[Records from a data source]
⁂

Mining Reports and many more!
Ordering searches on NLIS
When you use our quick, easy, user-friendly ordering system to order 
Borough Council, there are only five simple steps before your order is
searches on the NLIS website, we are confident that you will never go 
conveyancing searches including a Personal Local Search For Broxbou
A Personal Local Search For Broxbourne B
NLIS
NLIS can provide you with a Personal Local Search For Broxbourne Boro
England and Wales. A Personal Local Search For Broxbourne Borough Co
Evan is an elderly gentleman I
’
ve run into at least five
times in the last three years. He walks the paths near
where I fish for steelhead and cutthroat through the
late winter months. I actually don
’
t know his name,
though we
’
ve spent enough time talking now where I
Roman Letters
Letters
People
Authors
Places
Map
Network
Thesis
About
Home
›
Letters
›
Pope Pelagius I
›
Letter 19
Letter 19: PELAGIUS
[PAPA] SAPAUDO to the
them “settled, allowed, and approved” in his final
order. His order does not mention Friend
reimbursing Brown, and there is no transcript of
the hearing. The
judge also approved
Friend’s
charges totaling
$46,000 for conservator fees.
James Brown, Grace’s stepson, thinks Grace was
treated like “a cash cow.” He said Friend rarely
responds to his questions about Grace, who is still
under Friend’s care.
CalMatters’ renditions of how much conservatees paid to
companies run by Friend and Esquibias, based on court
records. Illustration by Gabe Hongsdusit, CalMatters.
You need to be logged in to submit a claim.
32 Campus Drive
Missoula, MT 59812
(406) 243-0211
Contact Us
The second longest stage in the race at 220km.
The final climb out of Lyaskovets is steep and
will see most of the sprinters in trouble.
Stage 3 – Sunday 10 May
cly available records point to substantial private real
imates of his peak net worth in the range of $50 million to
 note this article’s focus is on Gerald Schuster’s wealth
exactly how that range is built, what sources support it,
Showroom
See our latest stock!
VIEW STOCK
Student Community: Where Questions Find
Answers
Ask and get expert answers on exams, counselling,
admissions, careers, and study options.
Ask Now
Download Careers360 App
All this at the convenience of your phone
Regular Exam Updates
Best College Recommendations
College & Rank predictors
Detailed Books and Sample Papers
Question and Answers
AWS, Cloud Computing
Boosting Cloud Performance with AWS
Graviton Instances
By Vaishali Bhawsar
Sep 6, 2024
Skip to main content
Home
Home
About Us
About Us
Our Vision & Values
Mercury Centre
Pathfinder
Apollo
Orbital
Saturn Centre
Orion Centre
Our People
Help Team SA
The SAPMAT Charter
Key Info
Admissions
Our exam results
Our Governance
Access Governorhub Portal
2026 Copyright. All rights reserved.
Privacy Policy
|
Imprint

⁂

Exercise aim:
Give a word-for-word copy of the records.

Response to the task:
Mining Reports and many more!
Ordering searches on NLIS
When you use our quick, easy, user-friendly ordering system to order 
Borough Council, there are only five simple steps before your order is
searches on the NLIS website, we are confident that you will never go 
conveyancing searches including a Personal Local Search For Broxbou
A Personal Local Search For Broxbourne B
NLIS
NLIS can provide you with a Personal Local Search For Broxbourne Boro
England and Wales. A Personal Local Search For Broxbourne Borough Co
Evan is an elderly gentleman I
’
ve run into at least five
times in the last three years. He walks the paths near
where I fish for steelhead and cutthroat through the
late winter months. I actually don
’
t know his name,
though we
’
ve spent enough time talking now where I
Roman Letters
Letters
People
Authors
Places
Map
Network
Thesis
About
Home
›
Letters
›
Pope Pelagius I
›
Letter 19
Letter 19: PELAGIUS
[PAPA] SAPAUDO to the
them “settled, allowed, and approved” in his final
order. His order does not mention Friend
reimbursing Brown, and there is no transcript of
the hearing. The
judge also approved
Friend’s
charges totaling
$46,000 for conservator fees.
James Brown, Grace’s stepson, thinks Grace was
treated like “a cash cow.” He said Friend rarely
responds to his questions about Grace, who is still
under Friend’s care.
CalMatters’ renditions of how much conservatees paid to
companies run by Friend and Esquibias, based on court
records. Illustration by Gabe Hongsdusit, CalMatters.
You need to be logged in to submit a claim.
32 Campus Drive
Missoula, MT 59812
(406) 243-0211
Contact Us
The second longest stage in the race at 220km.
The final climb out of Lyaskovets is steep and
will see most of the sprinters in trouble.
Stage 3 – Sunday 10 May
cly available records point to substantial private real
imates of his peak net worth in the range of $50 million to
 note this article’s focus is on Gerald Schuster’s wealth
exactly how that range is built, what sources support it,
Showroom
See our latest stock!
VIEW STOCK
Student Community: Where Questions Find
Answers
Ask and get expert answers on exams, counselling,
admissions, careers, and study options.
Ask Now
Download Careers360 App
All this at the convenience of your phone
Regular Exam Updates
Best College Recommendations
College & Rank predictors
Detailed Books and Sample Papers
Question and Answers
AWS, Cloud Computing
Boosting Cloud Performance with AWS
Graviton Instances
By Vaishali Bhawsar
Sep 6, 2024
Skip to main content
Home
Home
About Us
About Us
Our Vision & Values
Mercury Centre
Pathfinder
Apollo
Orbital
Saturn Centre
Orion Centre
Our People
Help Team SA
The SAPMAT Charter
Key Info
Admissions
Our exam results
Our Governance
Access Governorhub Portal
2026 Copyright. All rights reserved.
Privacy Policy
|
Imprint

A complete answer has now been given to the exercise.